Zubrin: Humans could be on Mars by 2018

Mars Society founder Robert Zubrin scoffs at the ridiculously complicated and expensive missions that planners keep proposing for getting humans to the Red Planet. Zubrin says that if we decided to go today, we could be there in seven years with a program of Mars exploration that is relatively inexpensive.

Robert Zubrin

Mars Society founder Robert Zubrin, author of The Case for Mars, signed copies of the book after his talk Saturday at the Museum of Flight's Mars Fest. Zubrin says if we decided now to go to Mars we could be there by 2016. Photo: Greg Scheiderer.

Zubrin gave a talk Saturday as part of the Mars Fest at the Museum of Flight in Seattle. He said that it’s important for us to explore Mars.
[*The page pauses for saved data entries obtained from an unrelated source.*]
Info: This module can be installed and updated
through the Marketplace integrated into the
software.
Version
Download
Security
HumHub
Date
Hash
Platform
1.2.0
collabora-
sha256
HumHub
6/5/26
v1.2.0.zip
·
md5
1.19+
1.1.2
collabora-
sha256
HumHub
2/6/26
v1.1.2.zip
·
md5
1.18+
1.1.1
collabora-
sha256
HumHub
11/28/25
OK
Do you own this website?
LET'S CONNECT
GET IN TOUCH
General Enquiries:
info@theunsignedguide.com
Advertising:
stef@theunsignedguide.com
“Mars is the closest planet to us that has on it all of the resources needed to support life and therefore civilization,” he noted.

A short time-line is critical, according to Zubrin, who says if we set a goal to get to Mars in 30 years it will never happen.
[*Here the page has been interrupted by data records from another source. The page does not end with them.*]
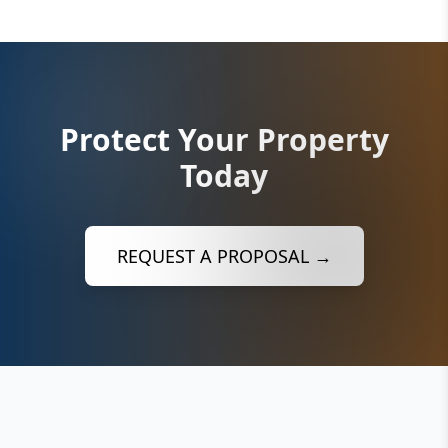
Protect Your Property
Today
REQUEST A PROPOSAL →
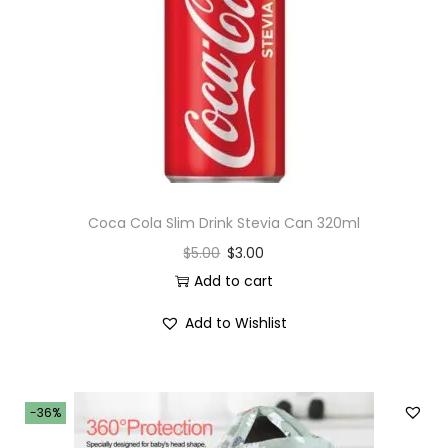
Coca Cola Slim Drink Stevia Can 320ml
$
5.00
$
3.00
Add to cart
Add to Wishlist
-36%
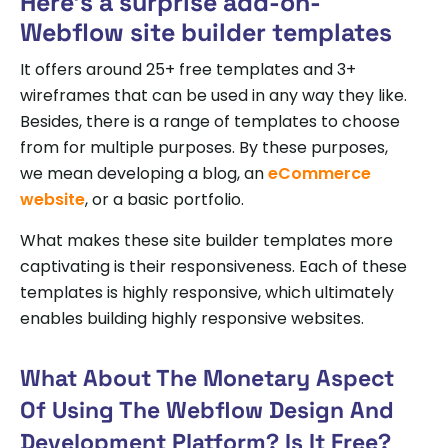
Here’s a surprise add-on-
Webflow site builder templates
It offers around 25+ free templates and 3+
wireframes that can be used in any way they like.
Besides, there is a range of templates to choose
from for multiple purposes. By these purposes,
we mean developing a blog, an
eCommerce
website
, or a basic portfolio.
What makes these site builder templates more
captivating is their responsiveness. Each of these
templates is highly responsive, which ultimately
enables building highly responsive websites.
What About The Monetary Aspect
Of Using The Webflow Design And
Development Platform? Is It Free?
“In 1961 John F. Kennedy committed us to get to the Moon by the end of the decade, and we were there eight years later,” he said. “If in fact John F. Kennedy had instead committed us to get to the moon not by 1970, but by 1990 or the turn of the century, we never would have made it.” New political regimes change the plans, and often existing efforts are scrapped.

Zubrin has a plan for getting to Mars, called Mars Direct. He says it won’t take some sort of super rocket to get to there, and that we can do it with technology we have now using an approach he calls “lift and throw and let it go,” using a rocket with a second booster stage.

“That’s how we’ve done every real, unmanned planetary mission to date, and that’s how we did the Apollo missions to the Moon,” Zubrin noted. “None of these missions beyond lower orbit have ever been done by lifting things up to an orbiting spaceport and transferring them to a Battlestar Galactica-class interplanetary spaceship using a plasma drive that’s been refueled and refurbished in the orbiting navy yard.

“If we can lift and throw the payloads to the planet, right there you’ve gone 90 percent of the way towards taking the mission out of this sort of science fiction future, and putting it in our world of real engineering,” he added.

The Case for MarsSince a great deal of the mass of a Mars mission would be fuel for getting back home to Earth, Zubrin suggests we “travel light and live off the land,” sending the return rocket to Mars in 2016, two years ahead of the human explorers, and using chemistry to create methane and oxygen there. When people arrive for an 18-month stint, their return vehicle is ready to go. Every two years you send another return vehicle along with a human exploration crew. Radiation, solar flares, and zero gravity all can be dealt with, he said.

Zubrin has tremendous passion for the idea of human exploration of Mars. He said it’s important to answer the question of whether there was life on Mars, but also whether there will be life there.

“Mars is not just an object of scientific inquiry,” he contended. “It is that. It’s a very important object of scientific inquiry. It is the Rosetta Stone for letting us know the truth about the potential diversity and prevalence of life in the universe. But that is not all it is.

“What Mars actually is, fundamentally, is a world. It is a planet with a surface area equal to all the continents of the Earth put together. It has on it all of the resources needed to support life and civilization. If we can learn how to use those resources, we can make Mars habitable.”

That wouldn’t happen overnight. Rather, Zubrin said our generation has the chance to make Mars intellectually habitable.

“If we can go to Mars and develop the craft of making use of Mars’ resources,” he said, “then Mars becomes a place where human beings can support themselves, and where a new branch of human civilization can develop and grow, and in the fullness of time grow in size and extent and technological and industrial capability where it can begin to address the question of the actual physical transformation of Mars.

“By so doing we set into motion the process where we not only bring life to Mars, we bring Mars to life.”

America, Zubrin says, needs the challenge.

“To say that we can’t do it, that we have to wait for futuristic developments, is just to say that we have become less than the kind of people we used to be, and that is something that I think this country cannot afford,” he concluded.

After the talk Zubrin signed copies of his book, The Case for Mars: The Plan to Settle the Red Planet and Why We Must. The book spells out Mars Direct in detail. A Wikipedia entry gives a good summary with lots of technical information.